Continued Fractions of Harmonic Numbers

[Joshua Zucker]

On 5/27/05, Leroy Quet <qq-quet at mindspring.com> wrote:
> I am wondering about the sequence where the nth term is the lowest
> positive m where the simple continued fraction of
> sum{k=1 to m} 1/k
> has exactly n terms.
> 
> I get that the sequence starts 1, 2, 3, 6, 5,...
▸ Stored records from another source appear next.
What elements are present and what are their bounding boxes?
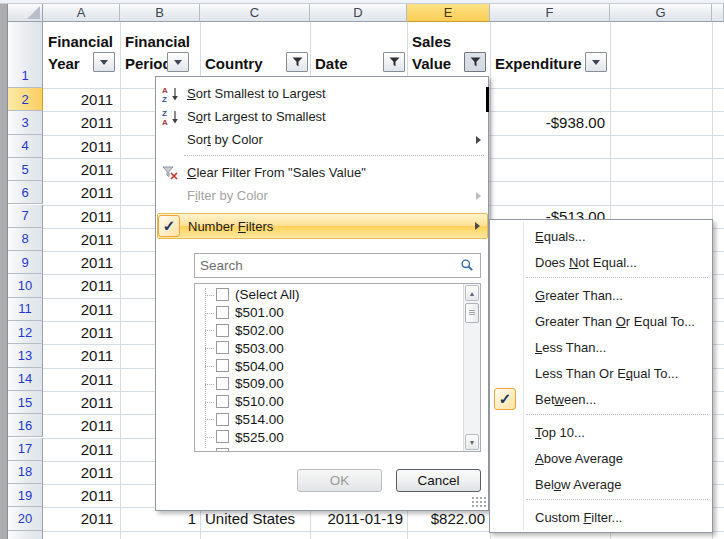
- row-header-2[interactable]: 2: [8, 88, 43, 111]
- scrollbar-thumb[interactable]: [465, 303, 479, 323]
- value-checkbox[interactable]: [216, 430, 229, 443]
- list-item-value[interactable]: $504.00: [195, 357, 460, 375]
- submenu-item-equals[interactable]: Equals...: [491, 223, 711, 249]
- scroll-up-button[interactable]: ▲: [465, 285, 479, 301]
- cell-a3[interactable]: 2011: [46, 111, 113, 134]
- cell-a12[interactable]: 2011: [46, 321, 113, 344]
- value-checkbox[interactable]: [216, 306, 229, 319]
- list-item-value[interactable]: $503.00: [195, 339, 460, 357]
- list-scrollbar[interactable]: ▲ ▼: [463, 284, 480, 451]
- value-checkbox[interactable]: [216, 448, 229, 452]
- row-header-11[interactable]: 11: [8, 298, 43, 321]
- list-item-value-partial[interactable]: [195, 446, 460, 452]
- filter-dropdown-button-f[interactable]: [585, 52, 607, 72]
- column-header-d[interactable]: D: [310, 4, 407, 22]
- cell-a4[interactable]: 2011: [46, 135, 113, 158]
- column-header-partial[interactable]: [712, 4, 724, 22]
- submenu-item-less-than[interactable]: Less Than...: [491, 334, 711, 360]
- row-header-19[interactable]: 19: [8, 484, 43, 507]
- filter-dropdown-button-a[interactable]: [93, 52, 115, 72]
- submenu-item-greater-than[interactable]: Greater Than...: [491, 282, 711, 308]
- list-item-value[interactable]: $502.00: [195, 322, 460, 340]
- cell-a14[interactable]: 2011: [46, 368, 113, 391]
- row-header-14[interactable]: 14: [8, 368, 43, 391]
- value-checkbox[interactable]: [216, 324, 229, 337]
- row-header-17[interactable]: 17: [8, 438, 43, 461]
- submenu-item-does-not-equal[interactable]: Does Not Equal...: [491, 249, 711, 275]
- row-header-20[interactable]: 20: [8, 507, 43, 530]
- list-item-value[interactable]: $510.00: [195, 393, 460, 411]
- cell-a15[interactable]: 2011: [46, 391, 113, 414]
- column-header-c[interactable]: C: [200, 4, 310, 22]
- column-header-f[interactable]: F: [490, 4, 610, 22]
- list-item-value[interactable]: $514.00: [195, 411, 460, 429]
- row-header-7[interactable]: 7: [8, 205, 43, 228]
- value-checkbox[interactable]: [216, 377, 229, 390]
- value-checkbox[interactable]: [216, 288, 229, 301]
- cell-a19[interactable]: 2011: [46, 484, 113, 507]
- list-item-value[interactable]: $525.00: [195, 428, 460, 446]
- filter-dropdown-button-b[interactable]: [167, 52, 189, 72]
- search-magnifier-icon[interactable]: [460, 258, 474, 275]
- menu-item-sort-largest-to-smallest[interactable]: ZA Sort Largest to Smallest: [157, 105, 488, 128]
- cell-a17[interactable]: 2011: [46, 438, 113, 461]
- value-checkbox[interactable]: [216, 359, 229, 372]
- cell-a13[interactable]: 2011: [46, 344, 113, 367]
- row-header-12[interactable]: 12: [8, 321, 43, 344]
- cell-a18[interactable]: 2011: [46, 461, 113, 484]
- menu-resize-grip[interactable]: [471, 496, 486, 508]
- column-header-g[interactable]: G: [610, 4, 712, 22]
- row-header-8[interactable]: 8: [8, 228, 43, 251]
- row-header-16[interactable]: 16: [8, 414, 43, 437]
- submenu-item-top-10[interactable]: Top 10...: [491, 419, 711, 445]
- value-checkbox[interactable]: [216, 413, 229, 426]
- menu-item-sort-by-color[interactable]: Sort by Color: [157, 128, 488, 151]
- submenu-item-below-average[interactable]: Below Average: [491, 471, 711, 497]
- row-header-9[interactable]: 9: [8, 251, 43, 274]
- row-header-1[interactable]: 1: [8, 22, 43, 88]
- row-header-13[interactable]: 13: [8, 344, 43, 367]
- menu-item-clear-filter[interactable]: Clear Filter From "Sales Value": [157, 161, 488, 184]
- column-header-e-selected[interactable]: E: [407, 4, 490, 22]
- menu-item-sort-smallest-to-largest[interactable]: AZ Sort Smallest to Largest: [157, 82, 488, 105]
- column-header-a[interactable]: A: [43, 4, 120, 22]
- submenu-item-between[interactable]: Between...: [491, 386, 711, 412]
- cell-a11[interactable]: 2011: [46, 298, 113, 321]
- filter-funnel-button-c[interactable]: [286, 52, 308, 72]
- row-header-6[interactable]: 6: [8, 181, 43, 204]
- submenu-item-custom-filter[interactable]: Custom Filter...: [491, 504, 711, 530]
- menu-item-filter-by-color[interactable]: Filter by Color: [157, 184, 488, 207]
- submenu-item-greater-than-or-equal[interactable]: Greater Than Or Equal To...: [491, 308, 711, 334]
- cancel-button[interactable]: Cancel: [396, 469, 481, 492]
- cell-a9[interactable]: 2011: [46, 251, 113, 274]
- row-header-10[interactable]: 10: [8, 274, 43, 297]
- row-header-18[interactable]: 18: [8, 461, 43, 484]
- menu-item-number-filters[interactable]: Number Filters: [157, 213, 488, 239]
- search-input[interactable]: [194, 253, 481, 278]
- submenu-item-less-than-or-equal[interactable]: Less Than Or Equal To...: [491, 360, 711, 386]
- list-item-value[interactable]: $509.00: [195, 375, 460, 393]
- cell-a16[interactable]: 2011: [46, 414, 113, 437]
- list-item-select-all[interactable]: (Select All): [195, 286, 460, 304]
- value-checkbox[interactable]: [216, 341, 229, 354]
- cell-f3[interactable]: -$938.00: [494, 111, 605, 134]
- column-header-b[interactable]: B: [120, 4, 200, 22]
- select-all-corner[interactable]: [8, 4, 43, 22]
- row-header-3[interactable]: 3: [8, 111, 43, 134]
- value-checkbox[interactable]: [216, 395, 229, 408]
- cell-a8[interactable]: 2011: [46, 228, 113, 251]
- cell-a5[interactable]: 2011: [46, 158, 113, 181]
- cell-a20[interactable]: 2011: [46, 507, 113, 530]
- ok-button[interactable]: OK: [297, 469, 382, 492]
- submenu-item-above-average[interactable]: Above Average: [491, 445, 711, 471]
- cell-a10[interactable]: 2011: [46, 274, 113, 297]
- cell-a2[interactable]: 2011: [46, 88, 113, 111]
- list-item-value[interactable]: $501.00: [195, 304, 460, 322]
- row-header-4[interactable]: 4: [8, 135, 43, 158]
- cell-a7[interactable]: 2011: [46, 205, 113, 228]
- row-header-5[interactable]: 5: [8, 158, 43, 181]
- filter-funnel-button-e-open[interactable]: [464, 52, 486, 72]
- row-header-15[interactable]: 15: [8, 391, 43, 414]
- scroll-down-button[interactable]: ▼: [465, 434, 479, 450]
- cell-a6[interactable]: 2011: [46, 181, 113, 204]
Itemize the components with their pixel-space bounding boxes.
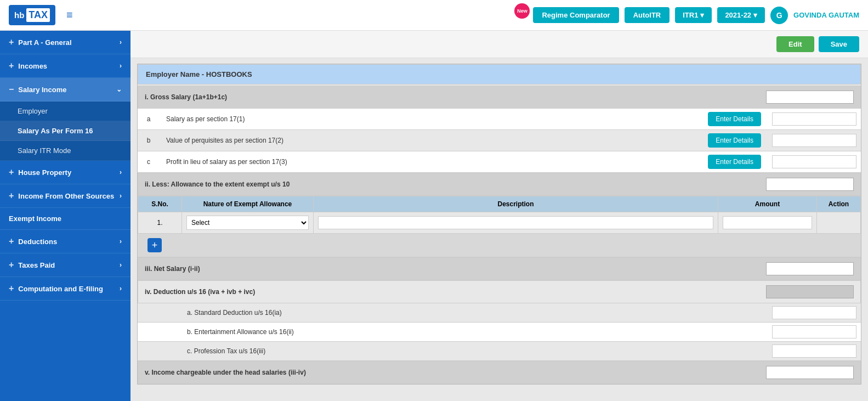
sidebar-item-computation-efiling[interactable]: + Computation and E-filing › bbox=[0, 277, 131, 301]
sidebar-item-label: Computation and E-filing bbox=[18, 285, 103, 293]
enter-details-cell-a: Enter Details bbox=[701, 109, 768, 129]
description-input[interactable] bbox=[318, 216, 713, 229]
input-cell-c bbox=[768, 153, 861, 171]
regime-comparator-button[interactable]: Regime Comparator bbox=[533, 7, 619, 23]
plus-icon: + bbox=[9, 61, 14, 71]
new-badge: New bbox=[514, 3, 530, 19]
save-button[interactable]: Save bbox=[819, 36, 859, 52]
net-salary-input[interactable] bbox=[766, 262, 854, 275]
entertainment-allowance-input-cell bbox=[768, 323, 861, 341]
row-label-salary-17-2: Value of perquisites as per section 17(2… bbox=[160, 132, 701, 149]
plus-icon: + bbox=[9, 284, 14, 293]
row-salary-17-2: b Value of perquisites as per section 17… bbox=[138, 130, 861, 151]
row-letter-ia bbox=[138, 308, 160, 317]
less-allowance-row: ii. Less: Allowance to the extent exempt… bbox=[138, 173, 861, 196]
amount-input[interactable] bbox=[723, 216, 812, 229]
nature-of-exempt-select[interactable]: Select bbox=[186, 216, 309, 230]
sidebar-item-label: Income From Other Sources bbox=[18, 192, 114, 200]
year-dropdown[interactable]: 2021-22 ▾ bbox=[717, 7, 765, 23]
main-container: Employer Name - HOSTBOOKS i. Gross Salar… bbox=[137, 64, 861, 385]
deduction-u16-row: iv. Deduction u/s 16 (iva + ivb + ivc) bbox=[138, 280, 861, 303]
row-letter-a: a bbox=[138, 111, 160, 127]
auto-itr-button[interactable]: AutoITR bbox=[625, 7, 670, 23]
col-header-action: Action bbox=[817, 196, 861, 212]
hamburger-icon[interactable]: ≡ bbox=[66, 9, 73, 21]
sidebar-item-exempt-income[interactable]: Exempt Income bbox=[0, 208, 131, 230]
chevron-right-icon: › bbox=[120, 192, 122, 200]
logo-hb: hb bbox=[14, 10, 24, 20]
net-salary-row: iii. Net Salary (i-ii) bbox=[138, 257, 861, 280]
sidebar-sub-item-salary-itr-mode[interactable]: Salary ITR Mode bbox=[0, 141, 131, 161]
row-label-salary-17-3: Profit in lieu of salary as per section … bbox=[160, 154, 701, 170]
sidebar-item-house-property[interactable]: + House Property › bbox=[0, 161, 131, 184]
edit-button[interactable]: Edit bbox=[776, 36, 814, 52]
salary-17-1-input[interactable] bbox=[772, 112, 856, 126]
sidebar-item-deductions[interactable]: + Deductions › bbox=[0, 230, 131, 253]
minus-icon: − bbox=[9, 84, 14, 94]
sidebar-item-label: Exempt Income bbox=[9, 214, 61, 223]
exempt-row-1-nature: Select bbox=[182, 212, 314, 234]
sidebar-item-salary-income[interactable]: − Salary Income ⌄ bbox=[0, 78, 131, 101]
entertainment-allowance-label: b. Entertainment Allowance u/s 16(ii) bbox=[160, 324, 768, 340]
less-allowance-label: ii. Less: Allowance to the extent exempt… bbox=[145, 180, 290, 188]
income-chargeable-label: v. Income chargeable under the head sala… bbox=[145, 369, 306, 376]
row-letter-b: b bbox=[138, 132, 160, 149]
chevron-right-icon: › bbox=[120, 168, 122, 176]
enter-details-button-c[interactable]: Enter Details bbox=[708, 155, 761, 169]
standard-deduction-input[interactable] bbox=[772, 306, 856, 319]
col-header-description: Description bbox=[314, 196, 718, 212]
enter-details-cell-c: Enter Details bbox=[701, 151, 768, 172]
salary-17-3-input[interactable] bbox=[772, 155, 856, 168]
income-chargeable-input[interactable] bbox=[766, 366, 854, 379]
sidebar-item-income-other-sources[interactable]: + Income From Other Sources › bbox=[0, 184, 131, 208]
entertainment-allowance-input[interactable] bbox=[772, 325, 856, 338]
sidebar-item-taxes-paid[interactable]: + Taxes Paid › bbox=[0, 253, 131, 277]
profession-tax-input-cell bbox=[768, 342, 861, 360]
sidebar-item-incomes[interactable]: + Incomes › bbox=[0, 54, 131, 78]
plus-icon: + bbox=[9, 37, 14, 47]
profession-tax-input[interactable] bbox=[772, 344, 856, 358]
exempt-allowance-table: S.No. Nature of Exempt Allowance Descrip… bbox=[138, 196, 861, 234]
net-salary-label: iii. Net Salary (i-ii) bbox=[145, 265, 200, 273]
standard-deduction-input-cell bbox=[768, 303, 861, 322]
plus-icon: + bbox=[9, 191, 14, 201]
sidebar-sub-item-employer[interactable]: Employer bbox=[0, 101, 131, 121]
logo-tax: TAX bbox=[26, 8, 50, 22]
chevron-right-icon: › bbox=[120, 238, 122, 245]
gross-salary-input[interactable] bbox=[766, 91, 854, 104]
col-header-amount: Amount bbox=[718, 196, 817, 212]
chevron-right-icon: › bbox=[120, 261, 122, 269]
income-chargeable-row: v. Income chargeable under the head sala… bbox=[138, 361, 861, 384]
new-badge-wrapper: New bbox=[512, 8, 527, 23]
less-allowance-input[interactable] bbox=[766, 178, 854, 191]
add-row-container: + bbox=[138, 234, 861, 257]
input-cell-a bbox=[768, 110, 861, 128]
row-letter-iii bbox=[138, 347, 160, 355]
add-row-button[interactable]: + bbox=[147, 238, 162, 252]
sidebar-item-label: Taxes Paid bbox=[18, 261, 55, 269]
chevron-down-icon: ▾ bbox=[753, 11, 757, 19]
user-name: GOVINDA GAUTAM bbox=[793, 11, 859, 19]
chevron-right-icon: › bbox=[120, 62, 122, 70]
deduction-u16-input[interactable] bbox=[766, 285, 854, 298]
plus-icon: + bbox=[9, 260, 14, 270]
logo: hb TAX bbox=[9, 5, 55, 25]
itr-version-dropdown[interactable]: ITR1 ▾ bbox=[675, 7, 712, 23]
enter-details-button-a[interactable]: Enter Details bbox=[708, 112, 761, 126]
row-salary-17-1: a Salary as per section 17(1) Enter Deta… bbox=[138, 109, 861, 130]
salary-17-2-input[interactable] bbox=[772, 134, 856, 147]
exempt-row-1-sno: 1. bbox=[138, 212, 182, 234]
chevron-right-icon: › bbox=[120, 285, 122, 292]
sidebar-item-label: Deductions bbox=[18, 238, 57, 246]
row-label-salary-17-1: Salary as per section 17(1) bbox=[160, 111, 701, 127]
chevron-down-icon: ⌄ bbox=[116, 86, 122, 93]
sidebar-item-part-a-general[interactable]: + Part A - General › bbox=[0, 31, 131, 54]
standard-deduction-label: a. Standard Deduction u/s 16(ia) bbox=[160, 304, 768, 321]
chevron-right-icon: › bbox=[120, 38, 122, 46]
sidebar-sub-item-salary-form16[interactable]: Salary As Per Form 16 bbox=[0, 121, 131, 141]
row-profession-tax: c. Profession Tax u/s 16(iii) bbox=[138, 342, 861, 361]
gross-salary-label: i. Gross Salary (1a+1b+1c) bbox=[145, 93, 227, 101]
enter-details-button-b[interactable]: Enter Details bbox=[708, 133, 761, 148]
exempt-row-1-description bbox=[314, 212, 718, 234]
exempt-row-1: 1. Select bbox=[138, 212, 861, 234]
I get 1,2,3,6,5,7,8,10,14,9,18 but a(12) may not exist.
Is my algorithm working OK?  My spot checks suggest that the program is good.
 
> Is this sequence in the EIS?

I don't find it.

> Is there a term defined for every n? ie - is every number of terms
> represented among the continued fractions of harmonic numbers?
> Or are there some n's where no CF of any harmonic number has exactly n
> terms?

I find many numbers that don't seem to be present, and judging by the
rate of increase I doubt it'll come back and pick things up later. 
There's no 12, 13, 14, 22, 27, 28, ...
among the first thousand harmonic series partial sums, anyway.

> 
> Another related sequence I wonder about:
> 
> If there are a finite number of m's where, for every n, the mth harmonic
> number has exactly n terms in its CF (if there are no n's where an
> infinite number of harmonic numbers has exactly n terms in their CFs),
> then we can form the sequence of the *highest* integer m where the mth
> harmonic number has exactly n terms.

Again, the rate of growth suggests to me that the sequence never comes
back down to the small numbers, so I conjecture the obvious stuff,
1,4,3,6,5,7,11,... (also not in EIS)

Same conjecture, undefined for 12,13,14,22,27,28... (also doesn't seem
to be in EIS).

If someone wants me to get the program to spit out more terms of all
these sequences, let me know.

--Joshua Zucker